South Korean rapper (born 1992)

Shin Su-jin (born December 28, 1992), known professionally as Since (stylized in all caps), is a South Korean rapper. She first garnered attention when she appeared on Show Me the Money 10 in 2021. She released her debut studio album Since 16' in the same year which was met with critical acclaim. In 2022, she became the first female musician to win New Artist of the Year at the Korean Hip-hop Awards.
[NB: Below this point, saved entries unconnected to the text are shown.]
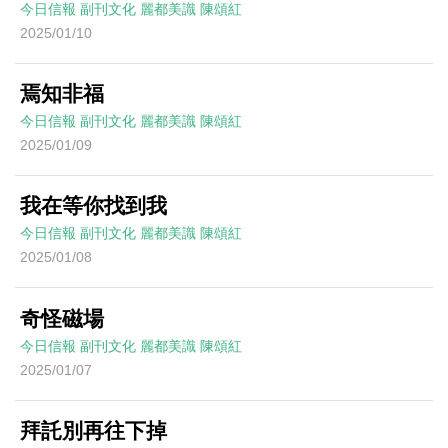
今日信報
副刊文化
麗都美識
陳頌紅
2025/01/10
焉知非福
今日信報
副刊文化
麗都美識
陳頌紅
2025/01/09
我在等你找到我
今日信報
副刊文化
麗都美識
陳頌紅
2025/01/08
奇怪磁場
今日信報
副刊文化
麗都美識
陳頌紅
2025/01/07
拜託別再往下掉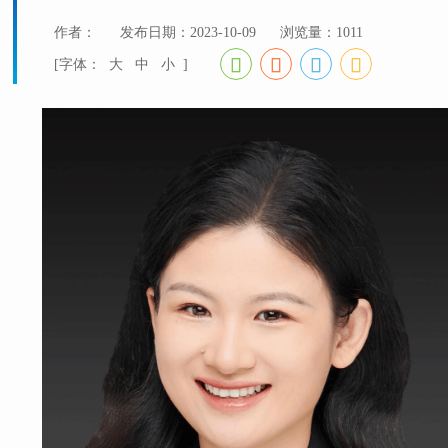
作者：
发布日期：2023-10-09
浏览量：
1011
[字体：
大
中
小
]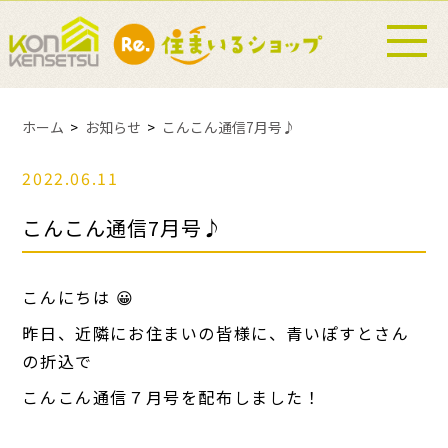
ホーム
お知らせ
こんこん通信7月号♪
2022.06.11
こんこん通信7月号♪
こんにちは 😀
昨日、近隣にお住まいの皆様に、青いぽすとさん
の折込で
こんこん通信７月号を配布しました！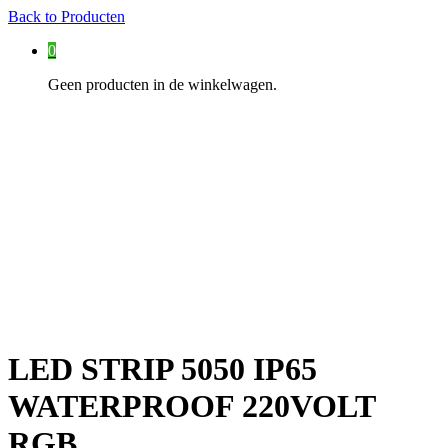
Back to
Producten
0
Geen producten in de winkelwagen.
LED STRIP 5050 IP65
WATERPROOF 220VOLT
RGB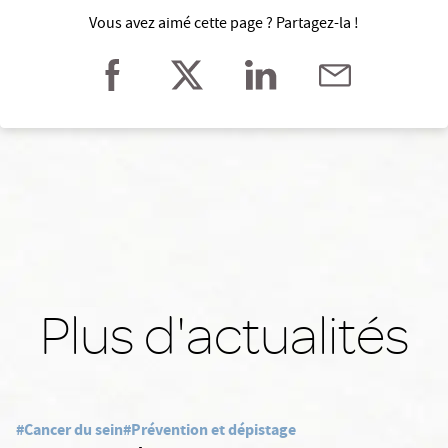
Vous avez aimé cette page ? Partagez-la !
Plus d'actualités
#Cancer du sein
#Prévention et dépistage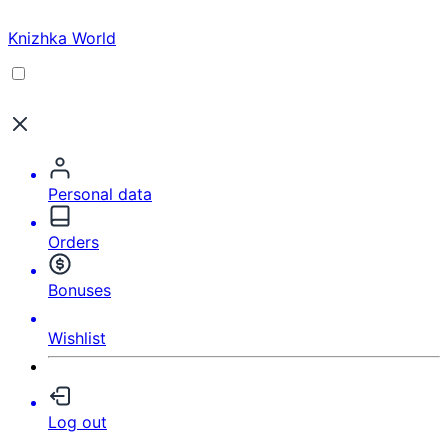
Knizhka World
Personal data
Orders
Bonuses
Wishlist
Log out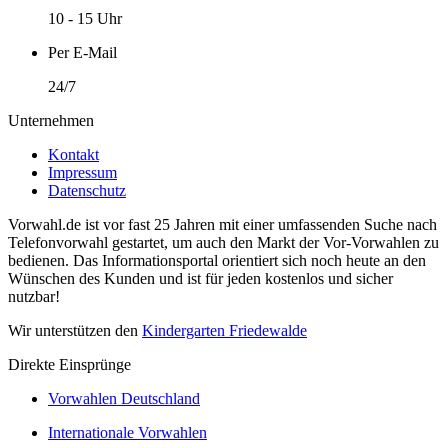
10 - 15 Uhr
Per E-Mail
24/7
Unternehmen
Kontakt
Impressum
Datenschutz
Vorwahl.de ist vor fast 25 Jahren mit einer umfassenden Suche nach
Telefonvorwahl gestartet, um auch den Markt der Vor-Vorwahlen zu
bedienen. Das Informationsportal orientiert sich noch heute an den
Wünschen des Kunden und ist für jeden kostenlos und sicher
nutzbar!
Wir unterstützen den
Kindergarten Friedewalde
Direkte Einsprünge
Vorwahlen Deutschland
Internationale Vorwahlen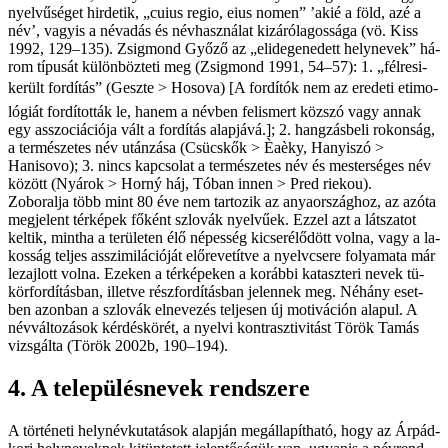
nyel­vű­sé­get hir­de­tik, „cuius regio, eius nomen” ’akié a föld, azé a
név’, va­gyis a név­adás és név­hasz­ná­lat ki­zá­ró­la­gos­sá­ga (vö. Kiss
1992, 129–135). Zsig­mond Győ­ző az „el­ide­ge­ne­dett hely­nevek” há­
rom tí­pu­sát kü­lön­böz­te­ti meg (Zsig­mond 1991, 54–57): 1. „fél­re­si­
ke­rült for­dí­tás” (Geszte > Hoso­va) [A for­dí­tók nem az ere­de­ti eti­mo­
ló­gi­át for­dí­tot­ták le, ha­nem a név­ben fel­is­mert köz­szó vagy an­nak
egy as­­szo­ci­á­ci­ó­ja vált a for­dí­tás alap­já­vá.]; 2. hang­zás­be­li ro­kon­ság,
a ter­mé­sze­tes név után­zá­sa (Csücskők > Èaèky, Hany­iszó >
Hanisovo); 3. nincs kap­cso­lat a ter­mé­sze­tes név és mes­ter­sé­ges név
kö­zött (Nyá­rok > Horný háj, Tó­ban in­nen > Pred riek­ou).
Zob­o­ral­ja több mint 80 éve nem tar­to­zik az anya­or­szág­hoz, az az­óta
meg­je­lent tér­ké­pek fő­ként szlo­vák nyel­vű­ek. Ez­zel azt a lát­sza­tot
kel­tik, mint­ha a te­rü­le­ten élő né­pes­ség ki­cse­ré­lő­dött vol­na, vagy a la­
kos­ság tel­jes as­­szi­mi­lá­ci­ó­ját elő­re­ve­tít­ve a nyelv­cse­re fo­lya­ma­ta már
le­zaj­lott vol­na. Eze­ken a tér­ké­pe­ken a ko­ráb­bi ka­tasz­te­ri ne­vek tü­
kör­for­dí­tás­ban, il­let­ve rész­for­dí­tás­ban je­len­nek meg. Né­hány eset­
ben azon­ban a szlo­vák el­ne­ve­zés tel­je­sen új mo­ti­vá­ci­ón ala­pul. A
név­vál­to­zás­ok kér­dés­kö­rét, a nyel­vi kon­trasz­tiv­itást Tö­rök Ta­más
vizs­gál­ta (Tö­rök 2002b, 190–194).
4. A te­le­pü­lés­ne­vek rend­sze­re
A tör­té­ne­ti hely­név­ku­ta­tá­sok alap­ján meg­ál­la­pít­ha­tó, hogy az Ár­pád-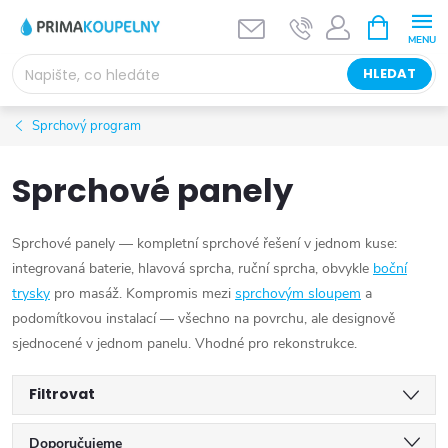
Přejít
NÁKUPNÍ
KOŠÍK
na
obsah
HLEDAT
Sprchový program
Sprchové panely
Sprchové panely — kompletní sprchové řešení v jednom kuse:
integrovaná baterie, hlavová sprcha, ruční sprcha, obvykle
boční
trysky
pro masáž. Kompromis mezi
sprchovým sloupem
a
podomítkovou instalací — všechno na povrchu, ale designově
sjednocené v jednom panelu. Vhodné pro rekonstrukce.
Filtrovat
Ř
Doporučujeme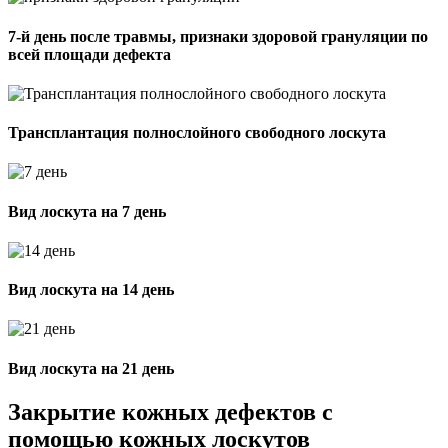
7-й день после травмы, признаки здоровой грануляции по
всей площади дефекта
Трансплантация полнослойного свободного лоскута
Вид лоскута на 7 день
Вид лоскута на 14 день
Вид лоскута на 21 день
Закрытие кожных дефектов с
помощью кожных лоскутов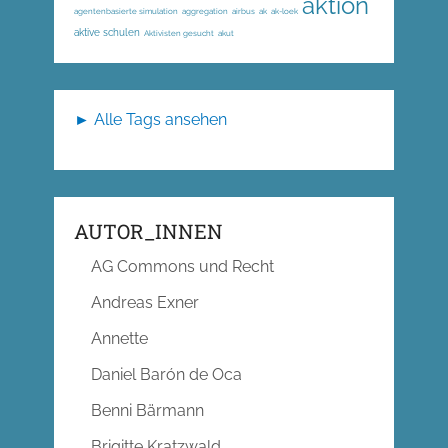
aktion
agentenbasierte simulation
aggregation
airbus
ak
ak-loek
aktive schulen
Aktivisten gesucht
akut
► Alle Tags ansehen
AUTOR_INNEN
AG Commons und Recht
Andreas Exner
Annette
Daniel Barón de Oca
Benni Bärmann
Brigitte Kratzwald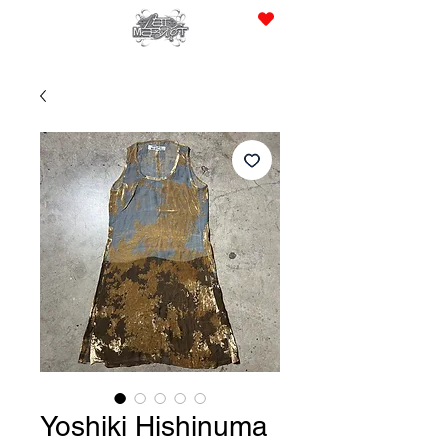
JPY (¥)
Yoshiki Hishinuma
== Early life and education ==
Shin Su-jin was born in Seoul on December 28, 1992. She moved to Daejeon when she was in third grade. She began rapping after she sang along to Eminem's "Lose Yourself" in front of her friends in high school. She decided to be a rapper after applying for Show Me the Money 4 and Show Me the Money 5. In 2016, she moved back to Seoul to pursue her music career. In 2019, she won Open Mic Swg. She adopted the stage name "Since" as it sounds similar to her real name. She also wanted it to mean that the hip hop scene will change since her debut.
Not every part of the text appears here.